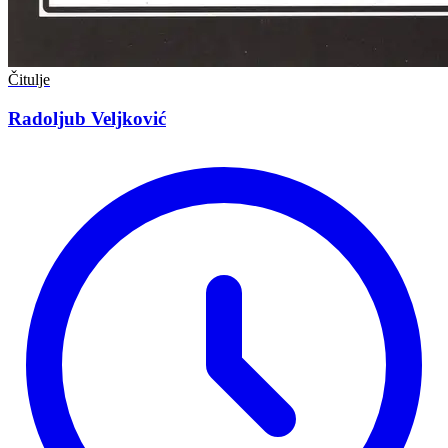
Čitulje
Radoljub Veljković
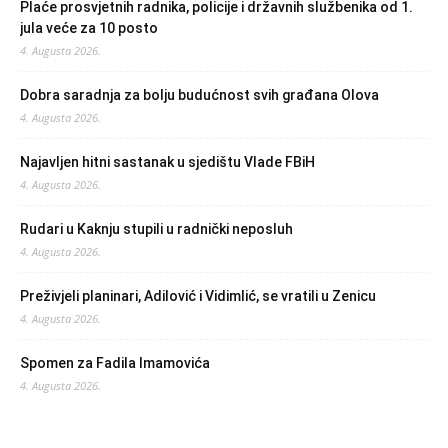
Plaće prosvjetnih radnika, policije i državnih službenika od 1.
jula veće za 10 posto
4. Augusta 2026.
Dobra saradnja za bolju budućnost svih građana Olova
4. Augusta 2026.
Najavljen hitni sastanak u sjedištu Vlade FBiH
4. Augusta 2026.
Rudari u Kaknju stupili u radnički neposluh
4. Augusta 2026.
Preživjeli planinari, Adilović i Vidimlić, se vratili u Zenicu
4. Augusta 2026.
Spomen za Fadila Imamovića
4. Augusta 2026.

- - - - -

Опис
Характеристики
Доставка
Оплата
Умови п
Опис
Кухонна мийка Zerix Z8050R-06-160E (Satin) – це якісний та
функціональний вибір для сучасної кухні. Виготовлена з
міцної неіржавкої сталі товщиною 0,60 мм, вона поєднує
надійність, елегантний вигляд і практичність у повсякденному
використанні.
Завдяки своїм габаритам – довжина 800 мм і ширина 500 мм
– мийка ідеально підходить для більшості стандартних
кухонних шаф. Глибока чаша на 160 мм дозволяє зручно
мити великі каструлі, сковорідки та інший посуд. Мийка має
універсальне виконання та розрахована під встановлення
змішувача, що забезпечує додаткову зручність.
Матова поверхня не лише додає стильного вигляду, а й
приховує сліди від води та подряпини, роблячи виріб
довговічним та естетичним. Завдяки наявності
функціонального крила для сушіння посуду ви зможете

- - - - -

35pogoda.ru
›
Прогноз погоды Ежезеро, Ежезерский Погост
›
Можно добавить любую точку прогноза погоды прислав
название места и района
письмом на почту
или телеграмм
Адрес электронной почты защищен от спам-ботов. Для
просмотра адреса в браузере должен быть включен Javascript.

- - - - -

Repeat exactly the lines above from the one with "Dobra saradnja za" up to and including the one with "Preživjeli planinari, Adilović". No other line belongs in the reply.

Dobra saradnja za bolju budućnost svih građana Olova
4. Augusta 2026.
Najavljen hitni sastanak u sjedištu Vlade FBiH
4. Augusta 2026.
Rudari u Kaknju stupili u radnički neposluh
4. Augusta 2026.
Preživjeli planinari, Adilović i Vidimlić, se vratili u Zenicu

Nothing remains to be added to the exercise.